Guillaume Gillet est le meilleur buteur d’Anderlecht (4), en compagnie de Suarez

BRUXELLES Une des vedettes de la soirée était Guillaume Gillet. Liégeois, il était d’autant plus heureux. “Heureux ? C’est un doux euphémisme”, souriait-il. “On est aux anges.”

Voilà le quatrième match d’affilée que vous marquez contre le Standard.

“Oui, cela devient une habitude. (Rires) Celui lors du 1-3 en playoffs m’a laissé un goût amer. Celui-ci, par contre, je le savoure énormément. Mais mon assist pour Suarez me fait encore plus plaisir. Plus que la victoire, c’est la manière qui me donne des frissons. On n’a jamais perdu les pédales, même après ce but injustement annulé.”

Le Standard est déjà à huit points de vous.

“Oui, mais il était à 16 points avant le début des playoffs, la saison passée. Et finalement, les Liégeois nous ont dépassé. Il reste 30 matches. Rien n’est joué, même si cela reste une des rencontres de la saison. J’ai vu le président, monsieur Van Holsbeeck, les supporters: ils sont fous de joie.”

Mbokani et Jovanovic ont répondu présents.

“Oui. Offensivement, on a l’embarras du choix. Quand on voit que Canesin, Vargas et De Sutter sont sur le banc... La saison passée, tout le poids de l’attaque reposait sur les épaules de Lukaku.”

Vous avez laisser Wasilewski tirer le penalty.

“C’était un moment important pour lui, vu ce qui s’est passé contre le Standard. C’est ce que j’ai expliqué à Dieu, et il l’a compris. Merci à Dieu. Et chapeau à Jovanovic pour la façon dont il s’est comporté après son but. Au fond, tous les buteurs avaient un certain lien avec le Standard. Cela rend la soirée parfaite. Elle avait bien commencé, avec l’hymne, les 25.000 écharpes et ce superbe tifo.”

Vous vous êtes fait chambrer par les supporters du Standard. Ils ont crié: ‘Gillet, enc...’

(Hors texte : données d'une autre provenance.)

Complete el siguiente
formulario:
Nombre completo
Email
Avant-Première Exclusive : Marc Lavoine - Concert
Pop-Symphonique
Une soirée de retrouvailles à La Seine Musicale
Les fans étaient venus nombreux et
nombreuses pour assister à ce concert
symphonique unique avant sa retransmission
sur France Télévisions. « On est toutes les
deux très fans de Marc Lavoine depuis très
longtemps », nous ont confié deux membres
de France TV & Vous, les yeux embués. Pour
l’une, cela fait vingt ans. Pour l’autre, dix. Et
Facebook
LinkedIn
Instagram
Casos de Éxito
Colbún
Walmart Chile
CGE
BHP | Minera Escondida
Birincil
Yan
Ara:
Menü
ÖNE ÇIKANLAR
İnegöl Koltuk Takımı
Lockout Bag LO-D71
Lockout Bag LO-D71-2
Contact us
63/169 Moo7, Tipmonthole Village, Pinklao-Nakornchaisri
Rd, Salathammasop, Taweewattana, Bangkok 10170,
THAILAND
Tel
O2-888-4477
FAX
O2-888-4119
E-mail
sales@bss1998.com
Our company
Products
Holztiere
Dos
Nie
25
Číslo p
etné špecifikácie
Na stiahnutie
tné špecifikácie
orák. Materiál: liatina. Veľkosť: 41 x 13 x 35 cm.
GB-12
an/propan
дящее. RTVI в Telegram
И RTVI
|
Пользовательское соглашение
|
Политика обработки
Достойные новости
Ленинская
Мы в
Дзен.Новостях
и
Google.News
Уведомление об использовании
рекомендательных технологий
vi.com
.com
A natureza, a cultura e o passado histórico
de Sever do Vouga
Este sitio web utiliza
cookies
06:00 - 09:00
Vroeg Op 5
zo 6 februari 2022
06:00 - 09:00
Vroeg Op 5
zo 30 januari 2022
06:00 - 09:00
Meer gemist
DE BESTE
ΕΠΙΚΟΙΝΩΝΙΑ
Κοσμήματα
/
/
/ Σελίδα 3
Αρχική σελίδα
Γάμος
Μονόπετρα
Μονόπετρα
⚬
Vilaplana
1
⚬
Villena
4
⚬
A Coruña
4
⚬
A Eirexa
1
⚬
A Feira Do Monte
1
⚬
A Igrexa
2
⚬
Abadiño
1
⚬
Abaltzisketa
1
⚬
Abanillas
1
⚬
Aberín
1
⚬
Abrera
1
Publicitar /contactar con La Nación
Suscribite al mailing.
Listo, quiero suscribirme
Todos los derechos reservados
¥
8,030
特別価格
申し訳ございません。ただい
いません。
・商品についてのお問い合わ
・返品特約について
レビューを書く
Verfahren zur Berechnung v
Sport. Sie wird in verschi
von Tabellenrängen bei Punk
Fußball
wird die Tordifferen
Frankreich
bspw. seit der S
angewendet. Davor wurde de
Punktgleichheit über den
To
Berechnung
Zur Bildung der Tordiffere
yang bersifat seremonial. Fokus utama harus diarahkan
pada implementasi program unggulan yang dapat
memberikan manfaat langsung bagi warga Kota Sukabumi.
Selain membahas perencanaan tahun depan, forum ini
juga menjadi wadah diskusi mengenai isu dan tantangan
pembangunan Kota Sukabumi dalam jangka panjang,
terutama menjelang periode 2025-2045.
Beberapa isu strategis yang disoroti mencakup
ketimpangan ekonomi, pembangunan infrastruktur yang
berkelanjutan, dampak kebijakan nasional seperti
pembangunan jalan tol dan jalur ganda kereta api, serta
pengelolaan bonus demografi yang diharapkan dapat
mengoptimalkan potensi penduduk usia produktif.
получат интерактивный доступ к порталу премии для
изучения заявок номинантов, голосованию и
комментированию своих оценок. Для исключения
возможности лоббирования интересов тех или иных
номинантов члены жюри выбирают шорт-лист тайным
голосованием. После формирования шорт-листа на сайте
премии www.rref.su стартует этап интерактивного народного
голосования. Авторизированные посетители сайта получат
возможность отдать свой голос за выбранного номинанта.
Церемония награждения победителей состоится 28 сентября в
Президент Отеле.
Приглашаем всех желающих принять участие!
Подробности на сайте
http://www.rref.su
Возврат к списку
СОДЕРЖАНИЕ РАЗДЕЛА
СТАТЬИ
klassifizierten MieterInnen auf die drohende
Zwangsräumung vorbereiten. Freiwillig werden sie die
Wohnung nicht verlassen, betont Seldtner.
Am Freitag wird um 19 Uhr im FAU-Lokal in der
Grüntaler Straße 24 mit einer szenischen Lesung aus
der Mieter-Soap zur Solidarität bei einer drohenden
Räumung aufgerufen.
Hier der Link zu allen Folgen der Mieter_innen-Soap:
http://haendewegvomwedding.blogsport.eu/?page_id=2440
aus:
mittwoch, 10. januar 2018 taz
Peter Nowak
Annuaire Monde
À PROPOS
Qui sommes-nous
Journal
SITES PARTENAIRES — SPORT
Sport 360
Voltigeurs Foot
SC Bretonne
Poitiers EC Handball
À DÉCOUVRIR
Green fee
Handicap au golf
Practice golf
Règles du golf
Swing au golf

“C’est vrai? Dans le feu de l’action, je ne l’ai même pas entendu. Pas grave. Tout s’est passé dans une bonne ambiance. Ce lundi, j’avais prévu d’aller à la foire à Liège. Ce sera avec un bonnet et des lunettes de soleil. (Rires)”

Vous êtes de plus en plus décisif, à ce poste d’extérieur droit.

“Oui, je joue avec une certaine pression, puisqu’il y a de grosses pointures qui sont prêtes à prendre ma place. mais cette tension me donne des ailes. J’aurais voulu que le match dure 20 ou 30 minutes en plus. Je ne sentais pas la fatigue.”